Ähnlich wie Machine Learning- Introduction.pptx (20)

vorl1.ppt
vorl1.pptvorl1.ppt
vorl1.ppt
 
ML_ Unit_1_PART_A
ML_ Unit_1_PART_AML_ Unit_1_PART_A
ML_ Unit_1_PART_A
 
ML_Lecture_1.ppt
ML_Lecture_1.pptML_Lecture_1.ppt
ML_Lecture_1.ppt
 
ML PPT print.pdf
ML PPT print.pdfML PPT print.pdf
ML PPT print.pdf
 
introducción a Machine Learning
introducción a Machine Learningintroducción a Machine Learning
introducción a Machine Learning
 
introducción a Machine Learning
introducción a Machine Learningintroducción a Machine Learning
introducción a Machine Learning
 
ML Unit 1 CS.ppt
ML Unit 1 CS.pptML Unit 1 CS.ppt
ML Unit 1 CS.ppt
 
Overview of machine learning
Overview of machine learning Overview of machine learning
Overview of machine learning
 
Rahul_Kirtoniya_11800121032_CSE_Machine_Learning.pptx
Rahul_Kirtoniya_11800121032_CSE_Machine_Learning.pptxRahul_Kirtoniya_11800121032_CSE_Machine_Learning.pptx
Rahul_Kirtoniya_11800121032_CSE_Machine_Learning.pptx
 
Online learning &amp; adaptive game playing
Online learning &amp; adaptive game playingOnline learning &amp; adaptive game playing
Online learning &amp; adaptive game playing
 
DataScienceLab2017_Оптимизация гиперпараметров машинного обучения при помощи ...

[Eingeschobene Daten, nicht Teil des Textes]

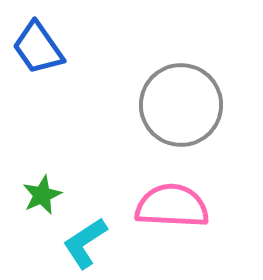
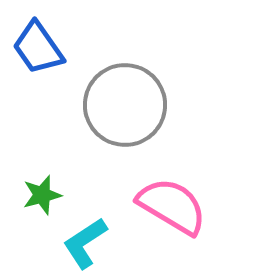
gray circle: moved 56 px left
green star: rotated 9 degrees clockwise
pink semicircle: rotated 28 degrees clockwise
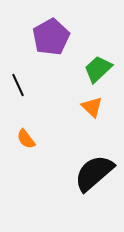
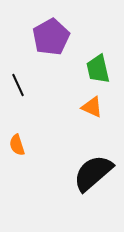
green trapezoid: rotated 60 degrees counterclockwise
orange triangle: rotated 20 degrees counterclockwise
orange semicircle: moved 9 px left, 6 px down; rotated 20 degrees clockwise
black semicircle: moved 1 px left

DataScienceLab2017_Оптимизация гиперпараметров машинного обучения при помощи ...DataScienceLab2017_Оптимизация гиперпараметров машинного обучения при помощи ...

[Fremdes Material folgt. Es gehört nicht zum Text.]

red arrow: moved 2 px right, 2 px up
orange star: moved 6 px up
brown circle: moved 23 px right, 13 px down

DataScienceLab2017_Оптимизация гиперпараметров машинного обучения при помощи ...
 
Learning
LearningLearning
Learning
 
Machine Learning using Support Vector Machine
Machine Learning using Support Vector MachineMachine Learning using Support Vector Machine
Machine Learning using Support Vector Machine
 
Machine Learning Lecture 3 Decision Trees
Machine Learning Lecture 3 Decision TreesMachine Learning Lecture 3 Decision Trees
Machine Learning Lecture 3 Decision Trees
 
Presentation1
Presentation1Presentation1
Presentation1
 
An efficient use of temporal difference technique in Computer Game Learning
An efficient use of temporal difference technique in Computer Game LearningAn efficient use of temporal difference technique in Computer Game Learning
An efficient use of temporal difference technique in Computer Game Learning
 
Deep Reinforcement Learning
Deep Reinforcement LearningDeep Reinforcement Learning
Deep Reinforcement Learning
 
Lecture 3.1_ Logistic Regression.pptx
Lecture 3.1_ Logistic Regression.pptxLecture 3.1_ Logistic Regression.pptx
Lecture 3.1_ Logistic Regression.pptx
 
Parallel Machine Learning- DSGD and SystemML
Parallel Machine Learning- DSGD and SystemMLParallel Machine Learning- DSGD and SystemML
Parallel Machine Learning- DSGD and SystemML
 
课堂讲义(最后更新:2009-9-25)
课堂讲义(最后更新:2009-9-25)课堂讲义(最后更新:2009-9-25)
课堂讲义(最后更新:2009-9-25)
 

Kürzlich hochgeladen

Chintamani Call Girls: 🍓 7737669865 🍓 High Profile Model Escorts | Bangalore ...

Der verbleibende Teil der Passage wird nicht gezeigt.